• What to produce
Leaving pictures aside, restate exactly the lines of the data below, from the first one through the line that contains "волшебный вечер под".
====== Study material
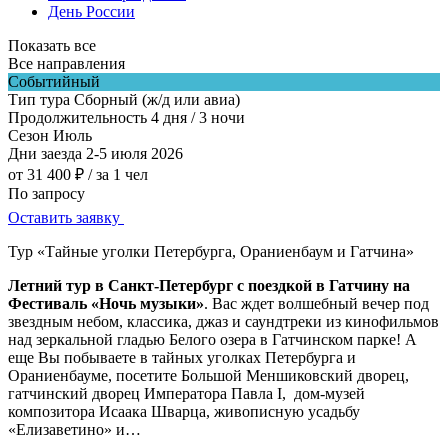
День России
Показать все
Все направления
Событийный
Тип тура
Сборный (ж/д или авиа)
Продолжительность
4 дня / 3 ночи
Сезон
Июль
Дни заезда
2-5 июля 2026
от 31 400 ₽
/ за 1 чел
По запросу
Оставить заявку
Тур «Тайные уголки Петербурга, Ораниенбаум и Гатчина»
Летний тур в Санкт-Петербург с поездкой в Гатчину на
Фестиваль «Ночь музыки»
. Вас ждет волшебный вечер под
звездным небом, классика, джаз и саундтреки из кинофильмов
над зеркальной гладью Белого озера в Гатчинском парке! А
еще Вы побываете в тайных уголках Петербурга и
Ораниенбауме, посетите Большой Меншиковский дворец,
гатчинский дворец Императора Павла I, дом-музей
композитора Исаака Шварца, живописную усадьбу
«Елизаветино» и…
============
• Answer to the problem
День России
Показать все
Все направления
Событийный
Тип тура
Сборный (ж/д или авиа)
Продолжительность
4 дня / 3 ночи
Сезон
Июль
Дни заезда
2-5 июля 2026
от 31 400 ₽
/ за 1 чел
По запросу
Оставить заявку
Тур «Тайные уголки Петербурга, Ораниенбаум и Гатчина»
Летний тур в Санкт-Петербург с поездкой в Гатчину на
Фестиваль «Ночь музыки»
. Вас ждет волшебный вечер под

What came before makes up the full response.